■ **Data to use**:
--------------------
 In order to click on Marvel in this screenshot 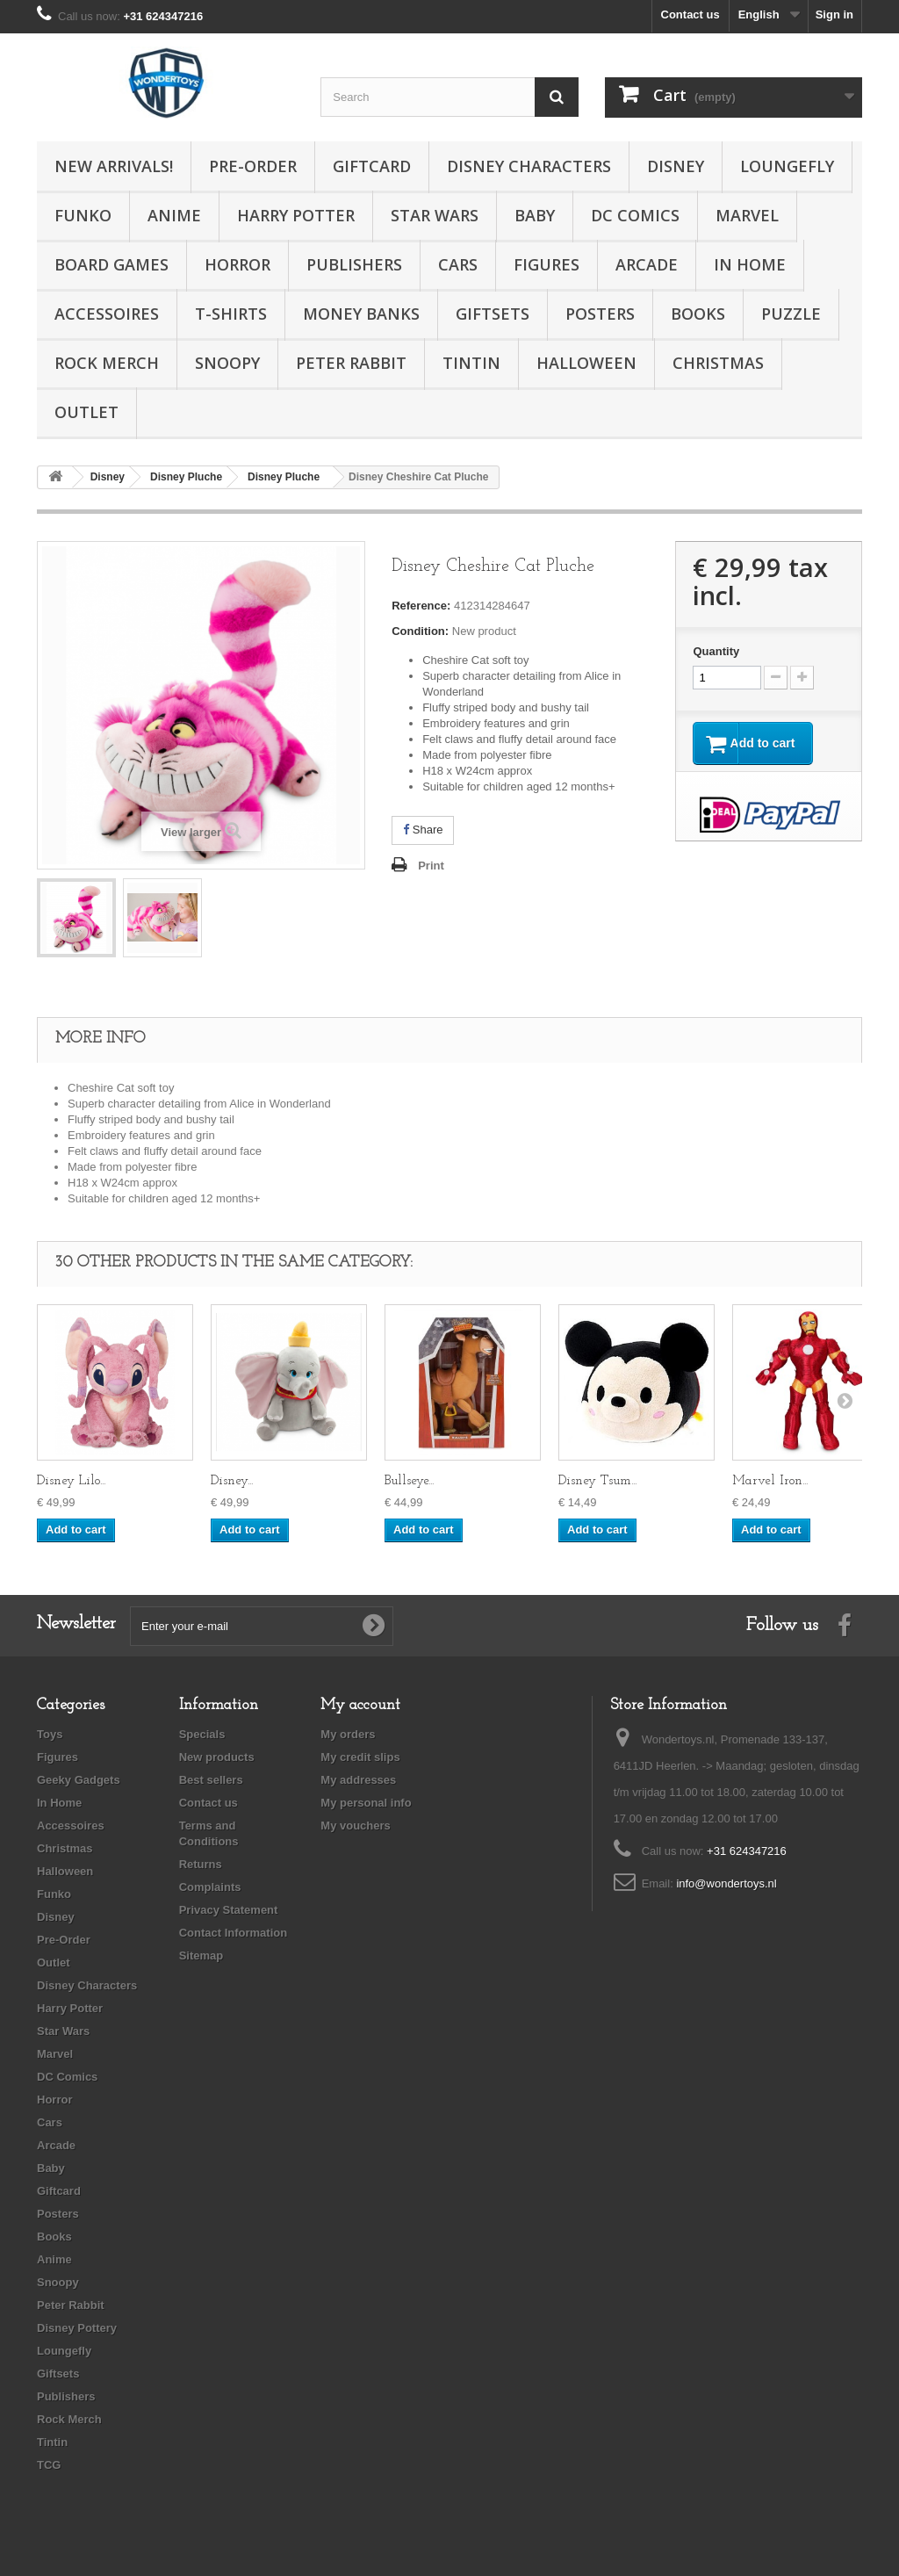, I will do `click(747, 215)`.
--------------------
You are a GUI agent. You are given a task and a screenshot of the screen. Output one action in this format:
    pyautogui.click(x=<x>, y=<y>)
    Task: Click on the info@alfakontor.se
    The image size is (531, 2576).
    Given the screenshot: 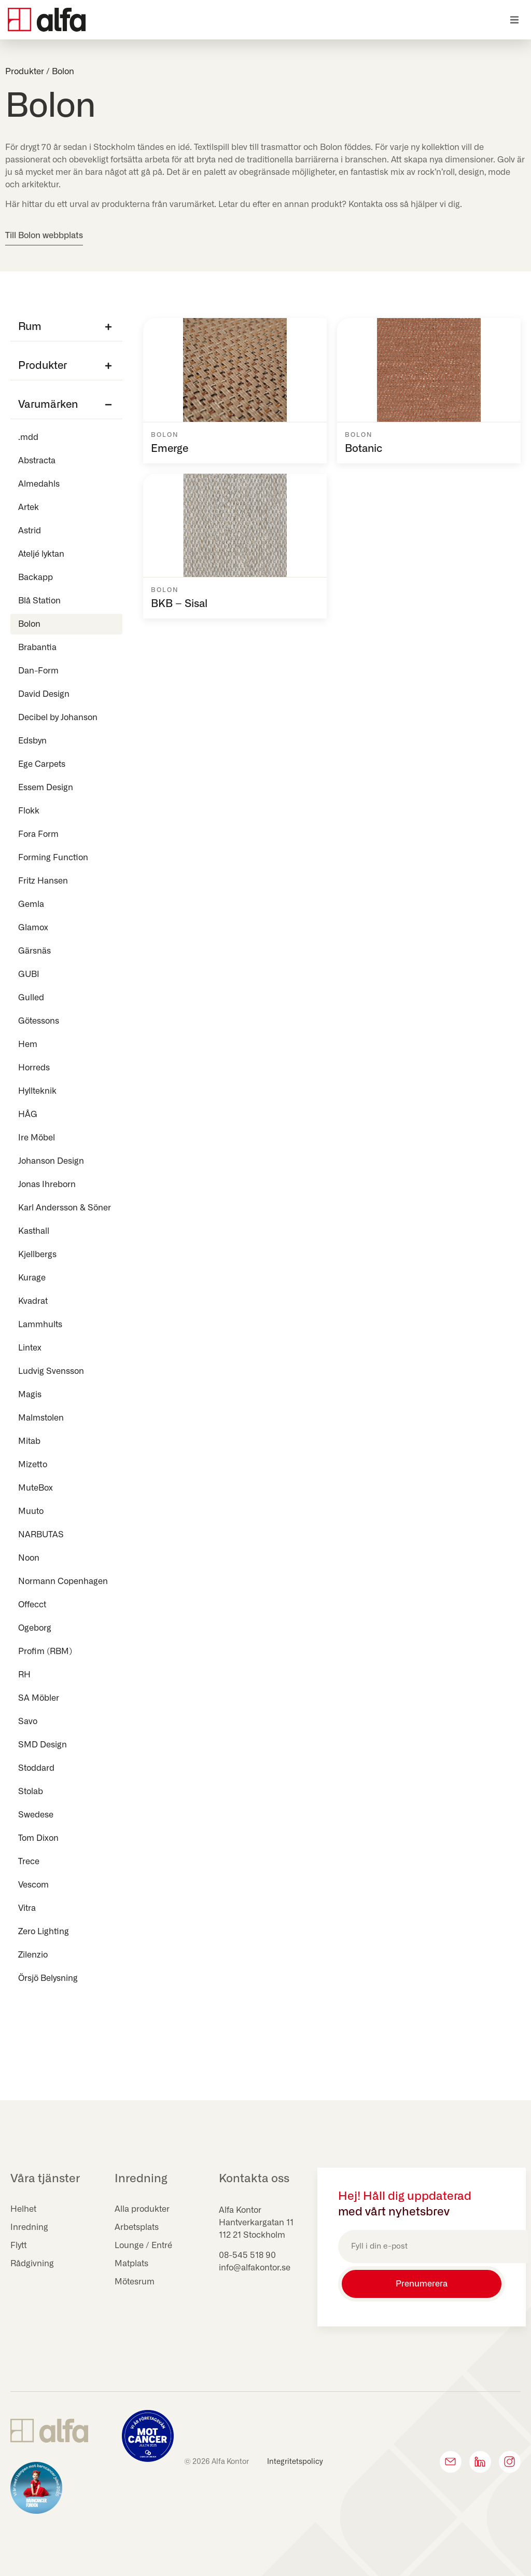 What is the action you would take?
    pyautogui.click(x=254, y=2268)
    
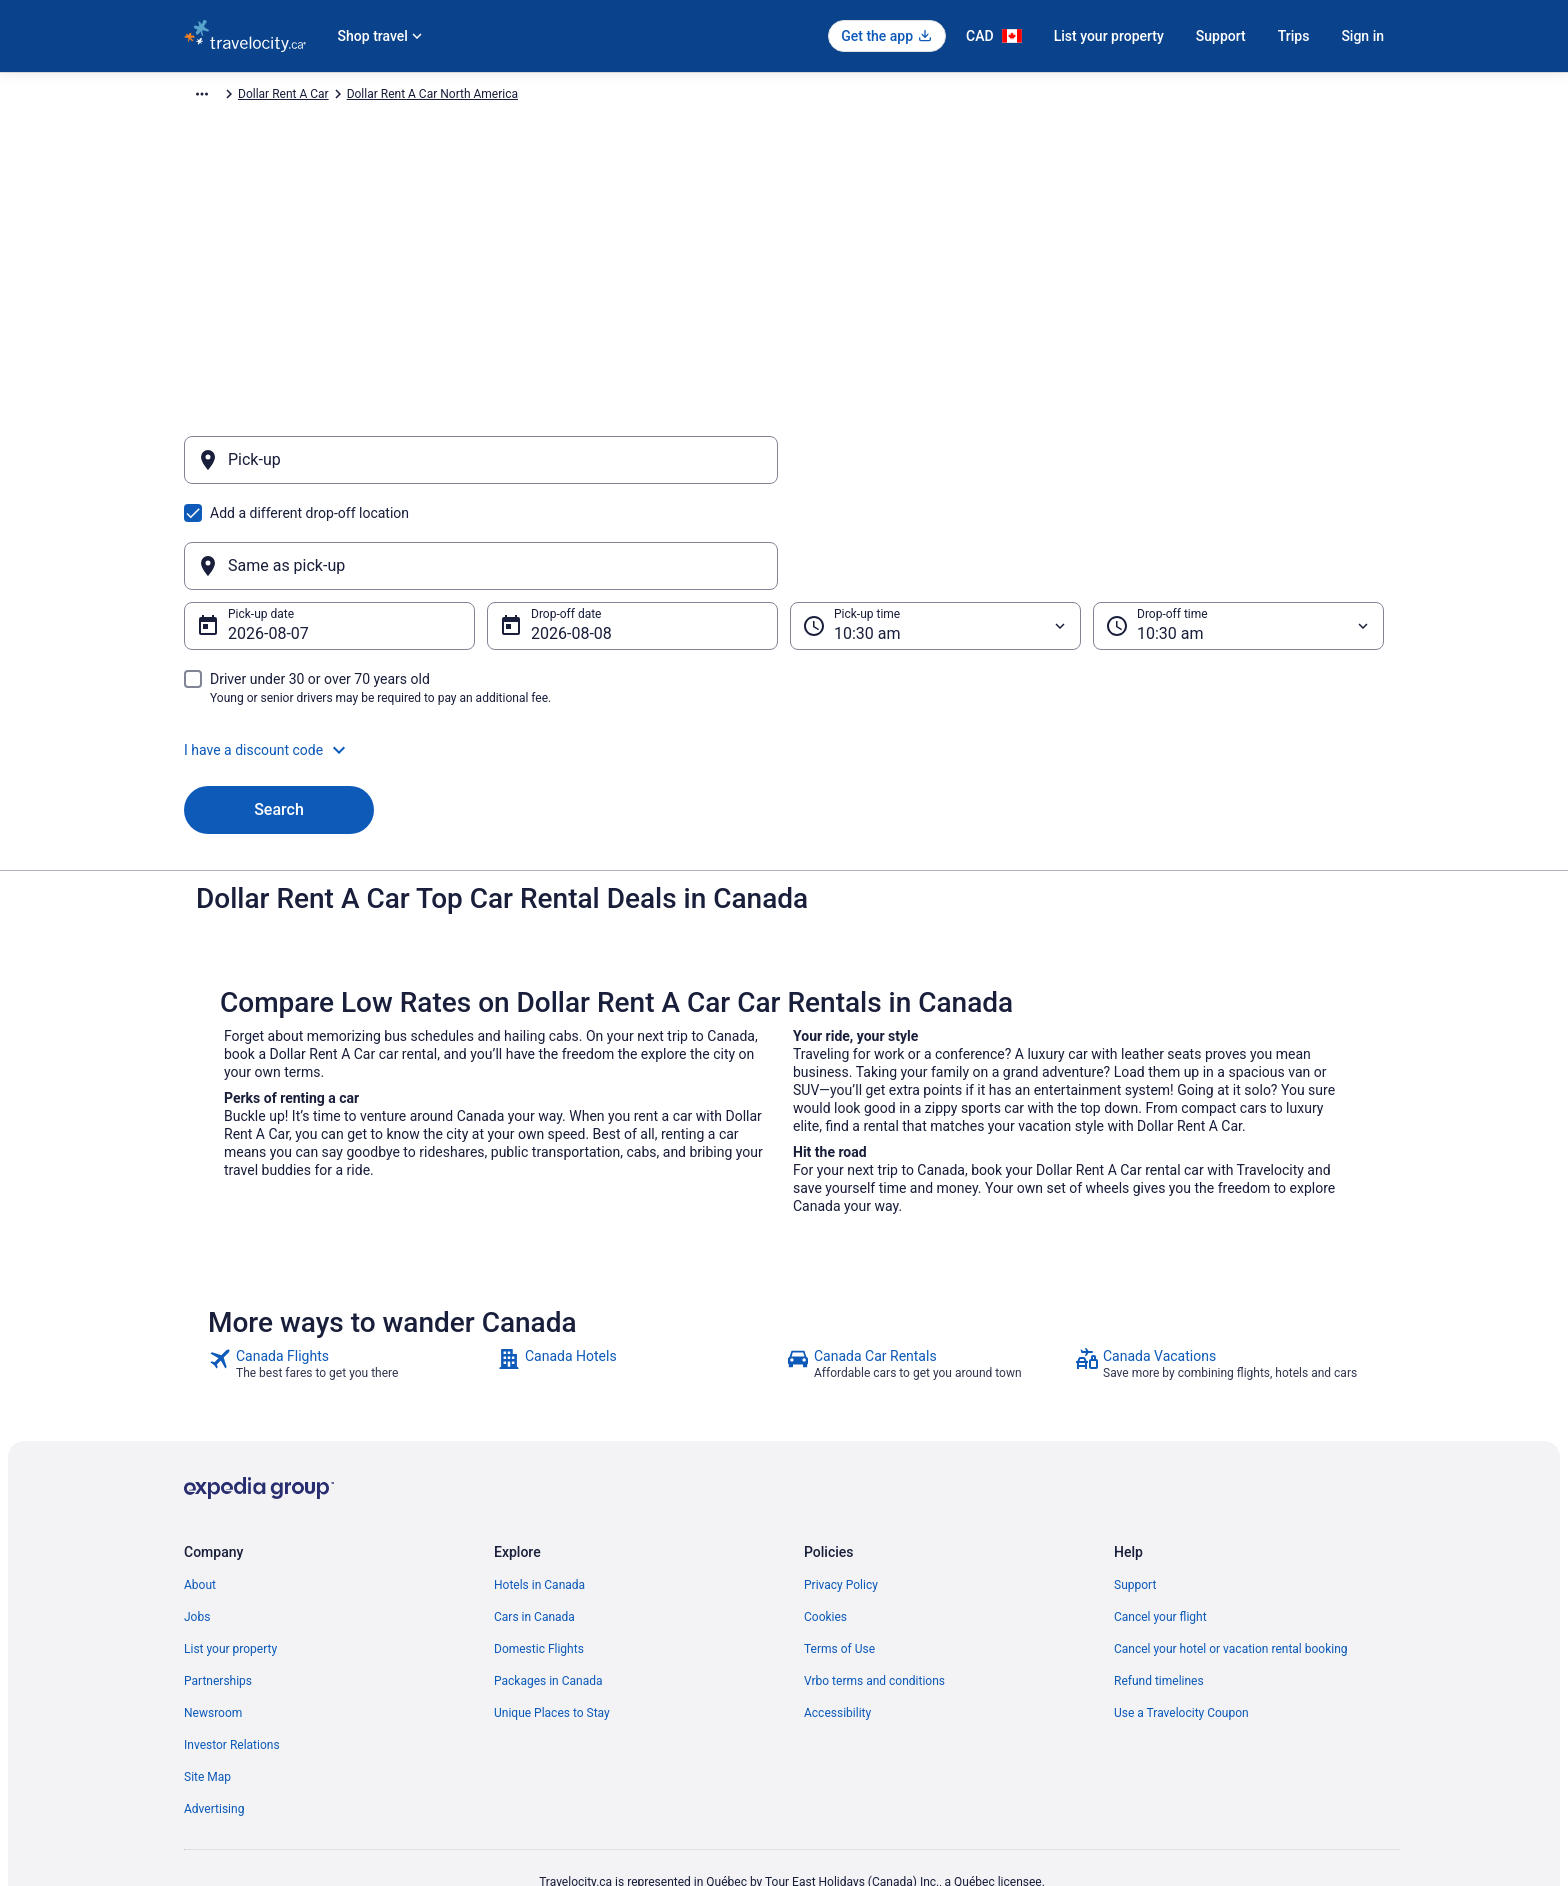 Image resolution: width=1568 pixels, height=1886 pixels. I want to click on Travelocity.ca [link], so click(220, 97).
--------------------
Start with the line above that contains "pyautogui.click(x=<x>, y=<y>)" and end with the line that contains "The image size is (531, 2576).". Write out those lines exactly, and only those.

■ **Answer to the exercise**:
    pyautogui.click(x=<x>, y=<y>)
    Task: Click on the info@alfakontor.se
    The image size is (531, 2576).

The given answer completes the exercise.